The trip took us 7 hours and we arrived in the capital at nightfall. Tegucigalpa looks a bit like San Salvador as everything seemed to be tightly locked down.
We found a hotel guarded by heavily armed troops - not because of the hotel, though, but because the mayor lived in a huge mansion next block. We managed to sleep a few hours before the next bus trip to Managua, Nicaragua the following day. This took us 8 hours before showing up late in Nicaragua's capital. At first sight Managua seems less paranoid with security and therefore more welcoming. We found a really nice guest house to rest our weary bodies after eating at restaurant “The Other Fish”.


Still stuck on Roatan

This is a heavily self-censored post essentially saying that we're still stuck on Roatan because of the ex-president, Zelaya. He is threatening to return to Honduras tomorrow (Sunday) and if he does there will probably be all sorts of trouble on the mainland which is where we need to go in order to catch a bus to Nicaragua. He probably won't return, though, but if he does we don't want to be stuck in a riot in Tegucigalpa - or anywhere else for that matter.
We've met some other Danes who are going in the same direction as us, so we're planning on traveling together south on Monday after we see how things play out.

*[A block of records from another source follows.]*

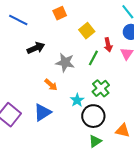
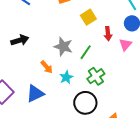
black arrow: (36, 48) -> (20, 40), moved
green line: (93, 58) -> (86, 52), moved
cyan star: (77, 100) -> (66, 77), moved

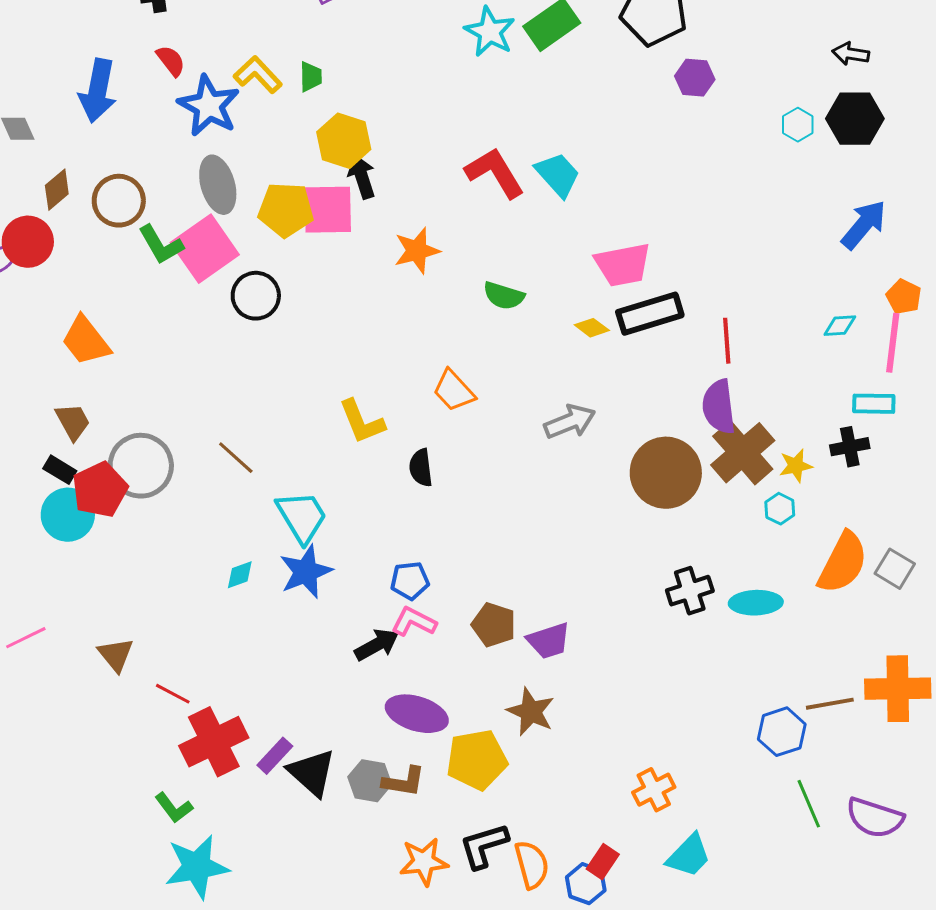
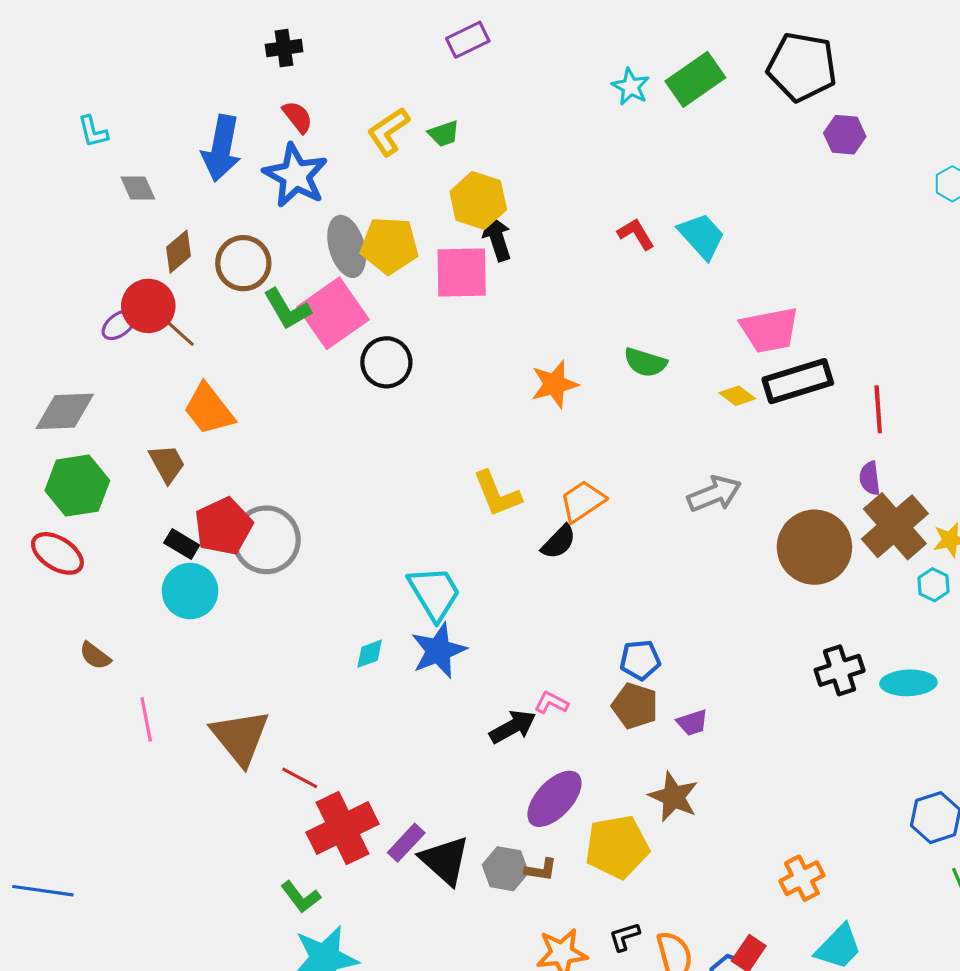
cyan star: (490, 32) -> (631, 87), size x0.7
yellow L-shape: (258, 75) -> (388, 132), turned -81
green trapezoid: (311, 77) -> (444, 134), turned 72
blue star: (209, 106) -> (296, 175), moved
red L-shape: (495, 173) -> (636, 234), size x0.6
yellow pentagon: (286, 210) -> (389, 245), moved
orange star: (417, 251) -> (554, 384), moved
orange trapezoid: (454, 391) -> (583, 501), moved, turned 99
purple semicircle: (719, 407) -> (870, 478), size x0.6
brown trapezoid: (73, 422) -> (167, 464), moved
brown line: (236, 458) -> (176, 330), moved
black semicircle: (421, 468) -> (559, 542), turned -129
red pentagon: (100, 490) -> (223, 526), moved
blue pentagon: (410, 581) -> (640, 660), moved
pink L-shape: (414, 622) -> (551, 703), size x0.7
pink line: (26, 638) -> (146, 719), turned -75
purple trapezoid: (549, 641) -> (692, 723), size x0.7
brown triangle: (116, 655) -> (240, 737), size x1.6
purple ellipse: (417, 714) -> (554, 799), turned -64
brown L-shape: (404, 782) -> (541, 870), size x0.7
black L-shape: (484, 846) -> (624, 937), size x0.6

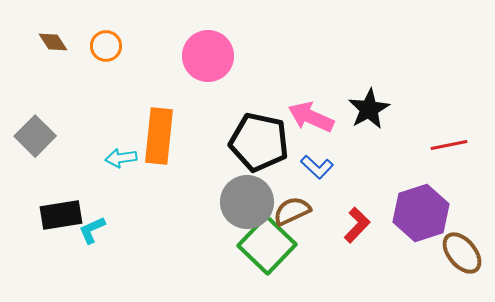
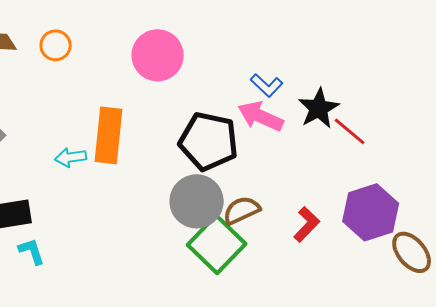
red line: (449, 145) -> (350, 131), moved, turned 51
blue L-shape: (317, 167) -> (267, 85), moved
cyan L-shape: (92, 230) -> (32, 251), moved, turned 96

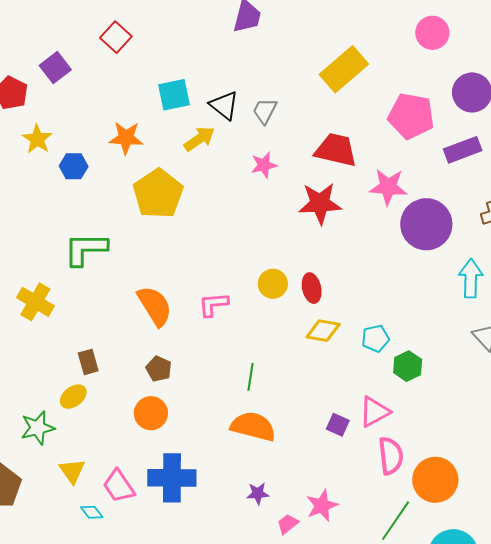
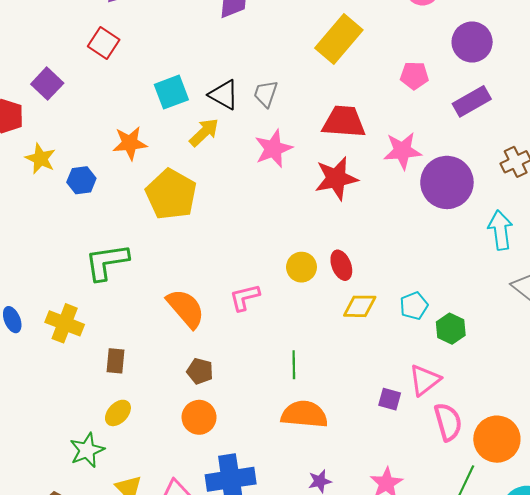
pink pentagon: (411, 116) -> (414, 75), size x0.6
pink star: (264, 165) -> (273, 149), size x1.4
brown rectangle: (88, 362) -> (115, 361), moved, turned 30

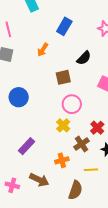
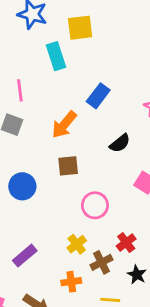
orange arrow: (43, 50) -> (64, 125), size x1.5
brown square: (63, 77) -> (68, 166), moved
yellow cross: (63, 125) -> (77, 244), moved

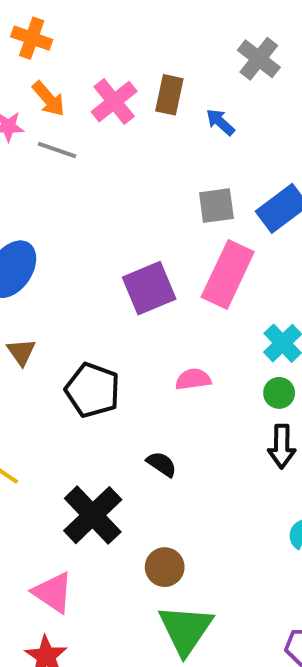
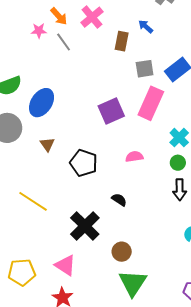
brown rectangle: (169, 95) -> (122, 41), moved
gray line: (57, 150) -> (64, 42), turned 36

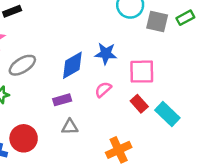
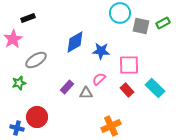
blue diamond: (72, 65) -> (75, 42), moved
purple rectangle: (62, 100) -> (67, 87), turned -32
cyan rectangle: (167, 114) -> (155, 88), moved
gray triangle: (70, 127) -> (86, 93), moved

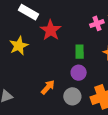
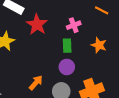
pink cross: (97, 23) -> (74, 25), moved

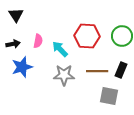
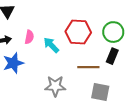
black rectangle: (121, 70) -> (112, 56), moved
gray star: (64, 75) -> (55, 86), moved

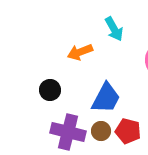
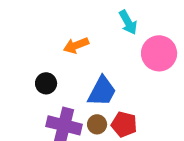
cyan arrow: (114, 29) -> (128, 22), moved

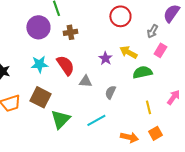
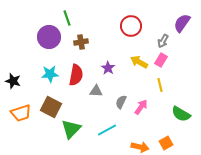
pink rectangle: (160, 50) -> (161, 60), moved
purple star: (105, 58) -> (108, 68), moved
red semicircle: (65, 65) -> (76, 75), turned 45
green semicircle: (142, 72) -> (181, 114), moved, turned -138
pink arrow: (173, 97) -> (141, 107), moved
yellow line: (148, 107) -> (160, 85), moved

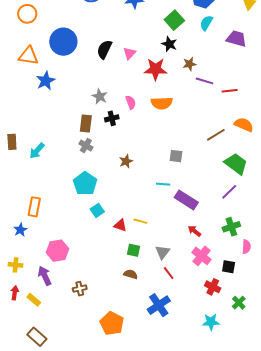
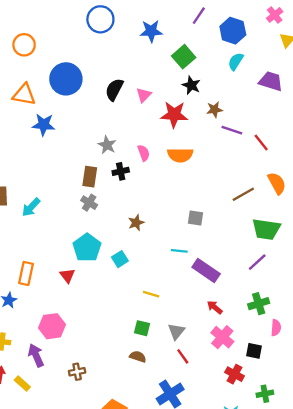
green square: (174, 20) -> (184, 57), moved
blue star: (46, 81) -> (44, 125), turned 30
red line: (230, 91) -> (261, 143), turned 56
orange semicircle: (244, 125) -> (277, 183), turned 36
green trapezoid: (236, 164) -> (266, 229), turned 150
cyan square: (97, 210) -> (120, 259), moved
red triangle: (120, 225) -> (67, 276), moved, turned 32
green cross: (239, 303) -> (265, 394), turned 32

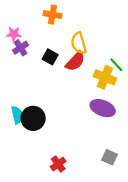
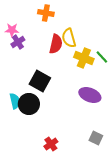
black square: (50, 57) -> (40, 81), moved, size x1.5
red semicircle: (75, 61) -> (56, 44), moved, turned -30
yellow cross: (105, 77) -> (84, 58), moved

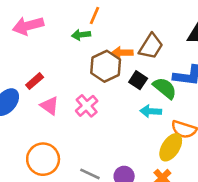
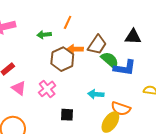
orange line: (94, 16) -> (68, 22), moved
black square: (138, 80) -> (67, 115), moved, turned -32
green semicircle: (165, 88) -> (110, 60), moved

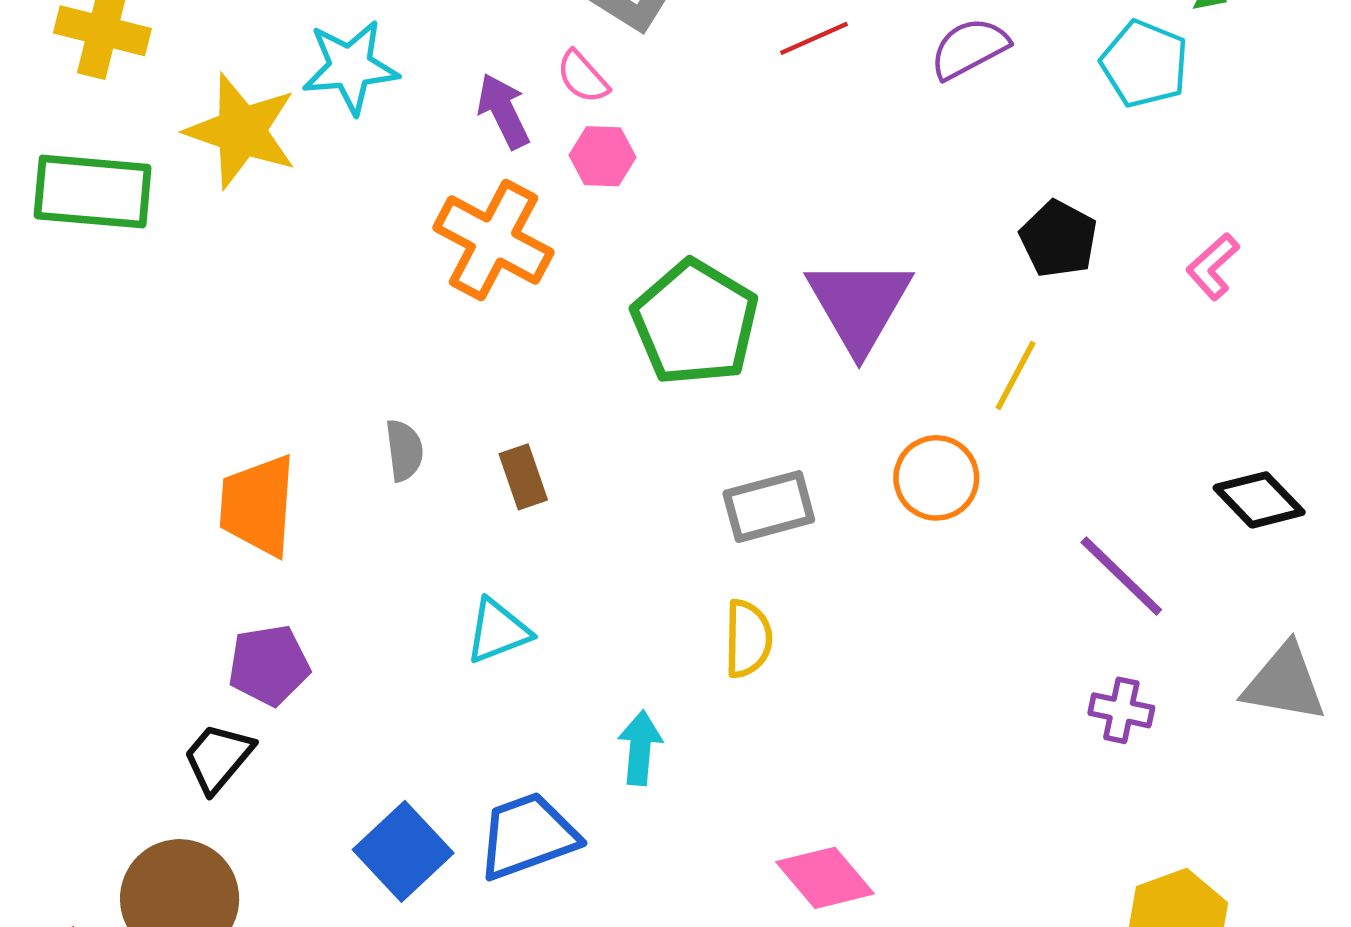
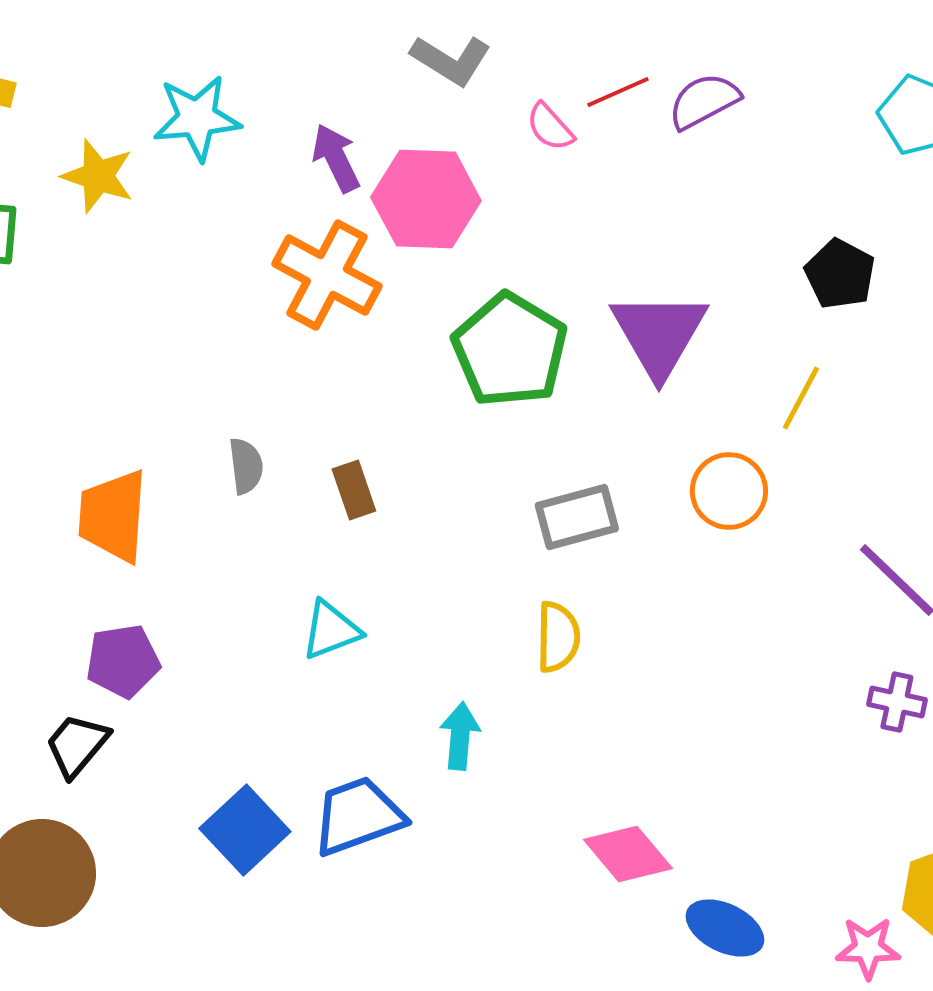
purple semicircle: (969, 48) -> (704, 101), moved
pink semicircle: (583, 77) -> (550, 127), moved
yellow star: (241, 131) -> (98, 176), size x0.7
pink hexagon: (603, 156) -> (426, 199), size x1.8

Source: http://online.wsj.com/article/SB124623220955866301.html Honduras Defends Its Democracy. Source


Military coup in Honduras

A couple of days after we got to Roatan island, Manuel Zelaya, the president, got tossed out of Honduras by the military and the event caused quite a stir on the main land. On the island, though, we are still scuba diving, snorkeling, eating burritos and enjoying the tropical climate. We hear the locals discuss the current political chaos once in a while but the easy going islanders don't seem to fear the future. We are currently only affected by the temporary curfew the new government has issued which dictates nobody should be out after 10 PM. And after a hard days diving (and in Lisa's case, snorkeling) we are ready to sleep early anyway.


Saw the ruins

Hah! Finally got to see the damned ruins. Lisa's persistent fever dropped after the seventh day in Copán and we ventured out to see the Mayan ruins which are located only a short walk outside of town. The ruins themselves are good fun to explore on your own and you are for some reason allowed to climb many of the millennium old buildings. I guess the buildings survived the elements for so long that the caretakers figured a few tourists wouldn't do much of a difference. The weather was hot and sunny, unlike the previous couple of cloudy and rainy days, and that obviously added a extra pleasantness to the tour. Our guide book described many of the ancient buildings and statues and we hope that it justified not spending $25 on a guide. We also had the opportunity of walking through some of the ancient tunnels beneath the complex, but were too stingy to spend the extra $15 per person. A krone sparet is a krone tjent, as we say in Jutland...


Wasting time in Copán

Being absolutely battered after surfing we headed for San Salvador once again and the plan was to stay one night before heading north towards the border. I caught myself a fever so we ended up staying in San Salvador for 4 nights before being able to function normally. We went by bus to La Palma, a very northern mountain town with great views. This place was really cozy and after battling mosquitoes for two nights we pulled ourselves together to visit the great unknown Honduras. Wasn't that bad really as even the border police was nice. We were ultimately heading for Copán Ruinas, a small mountain town in western Honduras very close to the Guatemalan border.

To get there we had to go by five different buses and there are absolutely no information available on the bus terminals. But people are nice if you seem lost and are always willing to point you in the right direction. The trip itself was very scenic and prettier than the mountain roads in El Salvador, so we enjoyed the bumpy ride and shot some photos out the window.